Quanti i meravigliosi momenti dell’opera che ci vengono subito alla mente: il duetto d’addio, dopo il giuramento d’amore eterno tra Lucia ed Edgardo (“Verranno a te sull’auree”); il sublime sestetto, seguito da un frenetico concertato, quando Edgardo irrompe alle nozze dell’amata, dove vedendo il contratto nuziale, firmato da Lucia, che lo credeva mendace per un inganno, sortito invece dal fratello, maledice l’amata (“ Chi mi frena in tal momento”); tutta la scena della follia di Lucia (“Il dolce suono mi colpì di sua voce…”), in cui la donna si palesa in scena con un pugnale tra le mani e gli abiti insanguinati, dopo aver ucciso lo sposo che le è stato assegnato contro il suo desiderio, in cui immagina di sposarsi con Edgardo, invocandolo, mentre si risente la melodia del loro addio (“ardon gli incensi”), sino alla morte cruenta dell’uomo, che si uccide sapendo che l’amata si è spenta lentamente (“Tu che a dio spiegasti l’ale”), accompagnato dal suono di lancinante espressività del violoncello.
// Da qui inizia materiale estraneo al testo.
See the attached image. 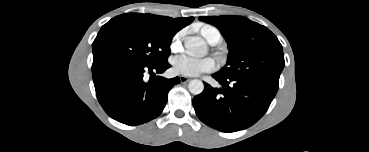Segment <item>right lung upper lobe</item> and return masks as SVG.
I'll list each match as a JSON object with an SVG mask.
<instances>
[{
    "mask_svg": "<svg viewBox=\"0 0 369 152\" xmlns=\"http://www.w3.org/2000/svg\"><path fill=\"white\" fill-rule=\"evenodd\" d=\"M125 16L139 24L173 34L177 33L194 20V17L170 18L141 13H126Z\"/></svg>",
    "mask_w": 369,
    "mask_h": 152,
    "instance_id": "obj_1",
    "label": "right lung upper lobe"
}]
</instances>
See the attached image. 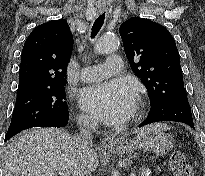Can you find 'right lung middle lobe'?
Returning <instances> with one entry per match:
<instances>
[{
	"label": "right lung middle lobe",
	"instance_id": "dd1d6c3e",
	"mask_svg": "<svg viewBox=\"0 0 205 176\" xmlns=\"http://www.w3.org/2000/svg\"><path fill=\"white\" fill-rule=\"evenodd\" d=\"M65 84L34 89L17 94L11 124L5 140L22 130L49 121H62L69 117L65 100Z\"/></svg>",
	"mask_w": 205,
	"mask_h": 176
}]
</instances>
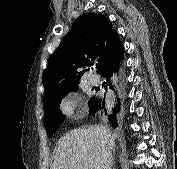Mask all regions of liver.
Returning <instances> with one entry per match:
<instances>
[{"label": "liver", "mask_w": 177, "mask_h": 169, "mask_svg": "<svg viewBox=\"0 0 177 169\" xmlns=\"http://www.w3.org/2000/svg\"><path fill=\"white\" fill-rule=\"evenodd\" d=\"M102 166L101 144L95 128H82L60 138L50 169H102Z\"/></svg>", "instance_id": "1"}]
</instances>
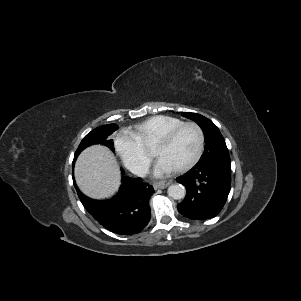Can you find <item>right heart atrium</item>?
<instances>
[{
  "label": "right heart atrium",
  "mask_w": 301,
  "mask_h": 301,
  "mask_svg": "<svg viewBox=\"0 0 301 301\" xmlns=\"http://www.w3.org/2000/svg\"><path fill=\"white\" fill-rule=\"evenodd\" d=\"M115 148L126 168L135 174H144L151 158L144 145L129 131H122L115 138Z\"/></svg>",
  "instance_id": "1"
}]
</instances>
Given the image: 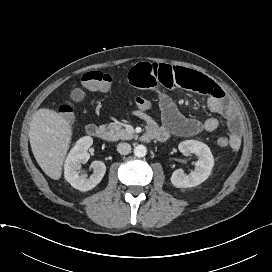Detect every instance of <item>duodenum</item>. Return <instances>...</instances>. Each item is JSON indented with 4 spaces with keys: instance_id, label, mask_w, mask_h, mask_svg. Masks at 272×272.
Here are the masks:
<instances>
[{
    "instance_id": "duodenum-1",
    "label": "duodenum",
    "mask_w": 272,
    "mask_h": 272,
    "mask_svg": "<svg viewBox=\"0 0 272 272\" xmlns=\"http://www.w3.org/2000/svg\"><path fill=\"white\" fill-rule=\"evenodd\" d=\"M86 133L94 138L106 140L108 138L107 131L96 124H88L86 127ZM156 138V134L153 131H146L142 136L141 140L144 142H150Z\"/></svg>"
}]
</instances>
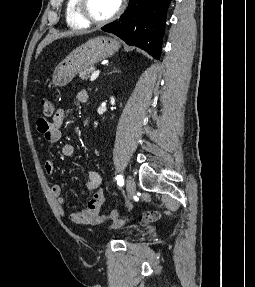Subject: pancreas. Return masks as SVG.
Wrapping results in <instances>:
<instances>
[{
    "label": "pancreas",
    "mask_w": 255,
    "mask_h": 287,
    "mask_svg": "<svg viewBox=\"0 0 255 287\" xmlns=\"http://www.w3.org/2000/svg\"><path fill=\"white\" fill-rule=\"evenodd\" d=\"M95 70L96 68H94V66H91V68H85L83 72H80L79 78H81V80H88V78H90V74H92V72H95Z\"/></svg>",
    "instance_id": "cf45deb5"
}]
</instances>
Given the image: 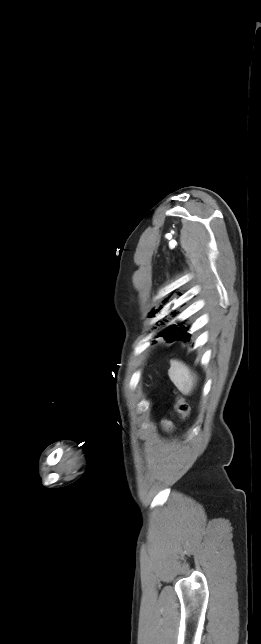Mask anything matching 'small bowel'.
<instances>
[{"label":"small bowel","instance_id":"obj_1","mask_svg":"<svg viewBox=\"0 0 261 644\" xmlns=\"http://www.w3.org/2000/svg\"><path fill=\"white\" fill-rule=\"evenodd\" d=\"M162 427H163V428H164V430H166V431H171V430L173 429V425H172V423H171L170 421H168V420H164V421H162Z\"/></svg>","mask_w":261,"mask_h":644}]
</instances>
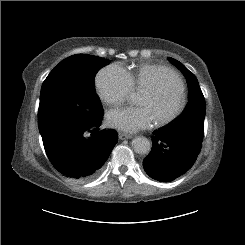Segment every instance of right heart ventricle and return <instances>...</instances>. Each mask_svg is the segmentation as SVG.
I'll list each match as a JSON object with an SVG mask.
<instances>
[{
    "instance_id": "right-heart-ventricle-1",
    "label": "right heart ventricle",
    "mask_w": 245,
    "mask_h": 245,
    "mask_svg": "<svg viewBox=\"0 0 245 245\" xmlns=\"http://www.w3.org/2000/svg\"><path fill=\"white\" fill-rule=\"evenodd\" d=\"M168 68L157 64H143L134 71H127L133 88L144 91L146 88L157 84L162 72ZM182 82V80H181ZM184 88V84L182 82Z\"/></svg>"
}]
</instances>
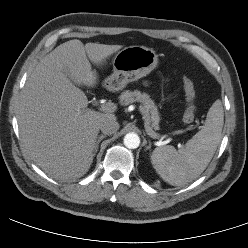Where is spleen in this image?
I'll return each mask as SVG.
<instances>
[{
  "label": "spleen",
  "mask_w": 248,
  "mask_h": 248,
  "mask_svg": "<svg viewBox=\"0 0 248 248\" xmlns=\"http://www.w3.org/2000/svg\"><path fill=\"white\" fill-rule=\"evenodd\" d=\"M224 113L221 101L213 103L202 129L182 148L161 146L154 149L151 163L167 183L182 186L198 178L211 161L221 140Z\"/></svg>",
  "instance_id": "1"
}]
</instances>
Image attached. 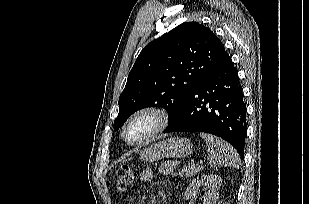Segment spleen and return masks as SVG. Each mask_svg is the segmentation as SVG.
Returning a JSON list of instances; mask_svg holds the SVG:
<instances>
[{
  "instance_id": "3e777b00",
  "label": "spleen",
  "mask_w": 309,
  "mask_h": 204,
  "mask_svg": "<svg viewBox=\"0 0 309 204\" xmlns=\"http://www.w3.org/2000/svg\"><path fill=\"white\" fill-rule=\"evenodd\" d=\"M200 136L206 141L208 147L207 161L211 167L230 166L239 168L240 157L231 145L213 135L200 133Z\"/></svg>"
}]
</instances>
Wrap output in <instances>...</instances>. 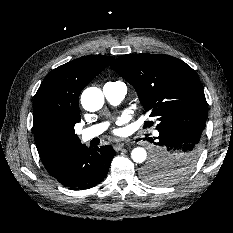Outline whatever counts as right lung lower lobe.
Here are the masks:
<instances>
[{
	"label": "right lung lower lobe",
	"mask_w": 233,
	"mask_h": 233,
	"mask_svg": "<svg viewBox=\"0 0 233 233\" xmlns=\"http://www.w3.org/2000/svg\"><path fill=\"white\" fill-rule=\"evenodd\" d=\"M115 154L110 145L88 148L80 143L56 151L43 163L50 175L64 187L83 190L94 187L105 178Z\"/></svg>",
	"instance_id": "obj_1"
}]
</instances>
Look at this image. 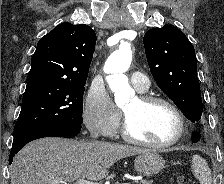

Non c’è momento dell’opera in cui la musica, in perfetto rapporto con le parole, non restituisca in modo pertinente e viscerale i sentimenti dei personaggi.
L’edizione vista al Teatro alla Scala è stata concepita in modo da essere più rigorosamente vicina alla partitura originale, con scene, come quella del temporale con la sfida a duello tra Enrico (il fratello di Lucia) ed Edgardo, spesso espunta, e senza gli abbellimenti aggiunti più tardi – come il flauto al posto della glassarmonica, sempre nella scena della follia.
Il teatro milanese, per quest’autentica meraviglia musicale, ha scelto come personaggi principali due interpreti che amiamo moltissimo: Lisette Oropesa (Lucia) e Juan Diego Florez (Edgardo), ruoli che sono diventati di riferimento del soprano e del tenore romantico; una scelta che non ci ha deluso.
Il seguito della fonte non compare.